Le NEM célébrait l’année dernière son 15e anniversaire, mais la saison que l’ensemble ouvrait le 20 septembre dernier est très probablement la plus occupée qu’il ait connue jusqu’à maintenant. Au fil de son histoire, le NEM a réalisé de nombreux partenariats avec des ensembles ou organismes de l’étranger, et la saison qui débute en est un bel exemple. "On nous demande souvent d’expliquer quels sont nos efforts pour vendre des billets, pour vulgariser le propos, pour développer le public…" Si on lui pose encore ces questions, Lorraine Vaillancourt n’aura qu’à présenter le programme de la saison qui commence.

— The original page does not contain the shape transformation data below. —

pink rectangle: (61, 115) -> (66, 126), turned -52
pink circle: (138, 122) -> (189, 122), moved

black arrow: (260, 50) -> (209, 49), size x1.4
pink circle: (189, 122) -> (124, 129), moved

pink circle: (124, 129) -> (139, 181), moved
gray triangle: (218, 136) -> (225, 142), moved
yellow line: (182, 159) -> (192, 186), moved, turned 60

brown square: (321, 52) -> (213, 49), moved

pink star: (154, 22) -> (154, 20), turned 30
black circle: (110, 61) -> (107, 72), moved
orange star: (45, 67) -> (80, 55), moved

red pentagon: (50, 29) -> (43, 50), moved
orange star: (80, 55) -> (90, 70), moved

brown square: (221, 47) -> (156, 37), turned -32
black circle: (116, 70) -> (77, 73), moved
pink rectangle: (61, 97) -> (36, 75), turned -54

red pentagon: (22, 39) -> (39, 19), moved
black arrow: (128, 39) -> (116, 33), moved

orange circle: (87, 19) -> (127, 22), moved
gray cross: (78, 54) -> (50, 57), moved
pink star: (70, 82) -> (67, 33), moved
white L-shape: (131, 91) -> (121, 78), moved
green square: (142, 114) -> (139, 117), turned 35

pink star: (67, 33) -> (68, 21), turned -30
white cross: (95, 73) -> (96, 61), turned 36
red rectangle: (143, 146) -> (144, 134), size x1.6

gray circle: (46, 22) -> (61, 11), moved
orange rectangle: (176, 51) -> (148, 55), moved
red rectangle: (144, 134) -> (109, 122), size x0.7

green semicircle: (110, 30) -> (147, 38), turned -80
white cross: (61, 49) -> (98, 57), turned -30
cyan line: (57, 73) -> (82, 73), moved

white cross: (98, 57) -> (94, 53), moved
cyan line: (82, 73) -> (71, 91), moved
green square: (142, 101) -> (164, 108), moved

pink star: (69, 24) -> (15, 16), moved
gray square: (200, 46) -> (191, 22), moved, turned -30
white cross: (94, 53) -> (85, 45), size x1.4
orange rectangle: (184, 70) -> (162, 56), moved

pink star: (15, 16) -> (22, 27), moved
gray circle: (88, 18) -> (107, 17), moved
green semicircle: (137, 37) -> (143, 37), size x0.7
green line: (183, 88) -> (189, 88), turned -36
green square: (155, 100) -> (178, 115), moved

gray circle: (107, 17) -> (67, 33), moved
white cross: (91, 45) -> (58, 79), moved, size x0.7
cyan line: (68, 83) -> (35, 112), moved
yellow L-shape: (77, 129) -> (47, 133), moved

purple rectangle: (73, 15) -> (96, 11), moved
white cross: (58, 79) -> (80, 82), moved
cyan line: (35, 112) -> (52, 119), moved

Deux concerts de "musiques de la francophonie" (Boulez, Dufourt, Mantovani, etc.); un concert conjoint avec l’Orchestre symphonique des jeunes de Montréal (en janvier, à ne pas manquer!); la troisième édition de MusMix, qui vise à faire connaître la musique mixte; un spectacle de danse avec la compagnie Van Grimde Corps Secrets (aussi présenté à Ottawa); un Grand concert annuel présentant une création mondiale du compositeur français Tristan Murail; un 8e Forum international des jeunes compositeurs qui se tiendra, une fois n’est pas coutume, à Amsterdam; des concerts en France (Metz et Marseille), des rencontres à la Chapelle historique du Bon-Pasteur avec les compositeurs, etc.

À VOIR

Le prochain événement au calendrier se tiendra le 1er octobre, Journée internationale de la musique, alors que le compositeur français François Paris parlera de sa musique et plus particulièrement de celle qu’il a composée pour accompagner le film de Jean Vigo À propos de Nice (1930), que le NEM interprétera le 3 octobre au Théâtre Outremont pour souligner le centenaire du cinéaste. "C’est un film d’une vingtaine de minutes seulement, rappelle Lorraine Vaillancourt, alors nous le présenterons une fois comme le film muet qu’il est, et puis nous le repasserons en jouant la musique de François Paris. C’est une expérience que le NEM n’a jamais tentée, mais la proposition était trop belle!"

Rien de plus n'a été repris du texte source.